[Opening Material for this exercise section]
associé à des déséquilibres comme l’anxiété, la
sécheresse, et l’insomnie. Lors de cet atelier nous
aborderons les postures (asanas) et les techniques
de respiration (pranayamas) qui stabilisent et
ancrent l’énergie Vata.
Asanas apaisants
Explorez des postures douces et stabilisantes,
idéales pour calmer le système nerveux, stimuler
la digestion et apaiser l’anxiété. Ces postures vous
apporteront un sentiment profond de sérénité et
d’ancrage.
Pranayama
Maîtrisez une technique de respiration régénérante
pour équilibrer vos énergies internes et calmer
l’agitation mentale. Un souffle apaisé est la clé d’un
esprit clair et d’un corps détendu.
[Closing Material for this exercise section]
[Opening Material for this exercise section]
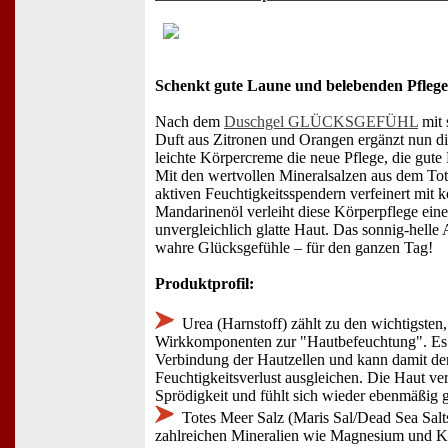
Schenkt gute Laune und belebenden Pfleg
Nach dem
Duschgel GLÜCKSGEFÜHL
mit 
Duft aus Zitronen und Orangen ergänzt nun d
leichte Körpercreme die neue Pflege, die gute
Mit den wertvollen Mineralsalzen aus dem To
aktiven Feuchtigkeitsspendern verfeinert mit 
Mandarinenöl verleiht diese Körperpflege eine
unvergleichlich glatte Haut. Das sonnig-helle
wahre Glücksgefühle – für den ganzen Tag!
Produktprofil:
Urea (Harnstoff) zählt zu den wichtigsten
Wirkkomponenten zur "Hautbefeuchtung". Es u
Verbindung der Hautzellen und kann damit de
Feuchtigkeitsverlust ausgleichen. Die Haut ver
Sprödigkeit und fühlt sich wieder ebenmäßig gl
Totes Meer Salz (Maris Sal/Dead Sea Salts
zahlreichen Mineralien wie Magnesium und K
[Closing Material for this exercise section]
◆ Exercise details ◆
Please report every line in the entries above that holds the string "anxiété".

◆ Written answer ◆
associé à des déséquilibres comme l’anxiété, la
la digestion et apaiser l’anxiété. Ces postures vous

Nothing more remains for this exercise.